→ Task brief
Working from the records below, repeat exactly the lines starting at the line that contains "DemTec® 複合材料" and ending at the line that contains "lleicht auch in deiner Nähe?", inclusive.
================
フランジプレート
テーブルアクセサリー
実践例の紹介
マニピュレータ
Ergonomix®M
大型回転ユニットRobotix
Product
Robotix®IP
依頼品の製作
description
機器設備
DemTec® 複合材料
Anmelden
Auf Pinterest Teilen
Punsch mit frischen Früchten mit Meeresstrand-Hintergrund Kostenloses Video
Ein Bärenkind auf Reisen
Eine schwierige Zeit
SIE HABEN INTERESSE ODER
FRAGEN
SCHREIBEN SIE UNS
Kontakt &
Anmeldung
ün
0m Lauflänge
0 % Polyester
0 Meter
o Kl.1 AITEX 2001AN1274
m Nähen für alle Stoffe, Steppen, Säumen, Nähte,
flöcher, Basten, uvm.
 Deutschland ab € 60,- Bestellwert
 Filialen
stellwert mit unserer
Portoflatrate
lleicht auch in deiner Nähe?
================
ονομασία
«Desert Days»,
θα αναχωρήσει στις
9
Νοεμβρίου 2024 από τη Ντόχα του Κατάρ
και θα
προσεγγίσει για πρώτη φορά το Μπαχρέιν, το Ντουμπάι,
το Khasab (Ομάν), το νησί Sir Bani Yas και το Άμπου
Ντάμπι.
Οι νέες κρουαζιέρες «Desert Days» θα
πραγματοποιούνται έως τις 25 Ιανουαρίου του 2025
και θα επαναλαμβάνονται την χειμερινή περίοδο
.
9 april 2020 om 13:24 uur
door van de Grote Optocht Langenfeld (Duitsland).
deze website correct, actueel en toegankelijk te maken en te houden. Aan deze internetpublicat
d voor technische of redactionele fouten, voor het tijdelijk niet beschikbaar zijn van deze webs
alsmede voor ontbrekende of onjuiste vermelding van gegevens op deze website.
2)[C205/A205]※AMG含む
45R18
================
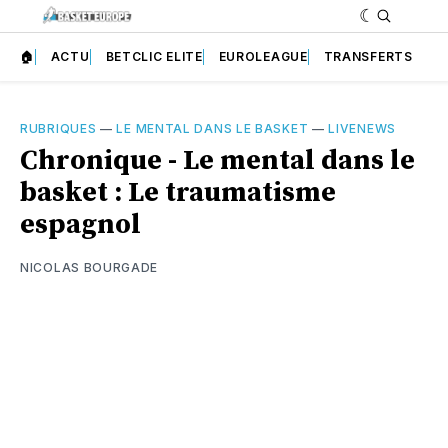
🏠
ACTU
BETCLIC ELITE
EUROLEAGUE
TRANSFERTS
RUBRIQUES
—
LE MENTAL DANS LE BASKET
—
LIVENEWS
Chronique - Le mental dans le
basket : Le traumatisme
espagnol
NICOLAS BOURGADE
================
→ Solution for this problem
DemTec® 複合材料
Anmelden
Auf Pinterest Teilen
Punsch mit frischen Früchten mit Meeresstrand-Hintergrund Kostenloses Video
Ein Bärenkind auf Reisen
Eine schwierige Zeit
SIE HABEN INTERESSE ODER
FRAGEN
SCHREIBEN SIE UNS
Kontakt &
Anmeldung
ün
0m Lauflänge
0 % Polyester
0 Meter
o Kl.1 AITEX 2001AN1274
m Nähen für alle Stoffe, Steppen, Säumen, Nähte,
flöcher, Basten, uvm.
 Deutschland ab € 60,- Bestellwert
 Filialen
stellwert mit unserer
Portoflatrate
lleicht auch in deiner Nähe?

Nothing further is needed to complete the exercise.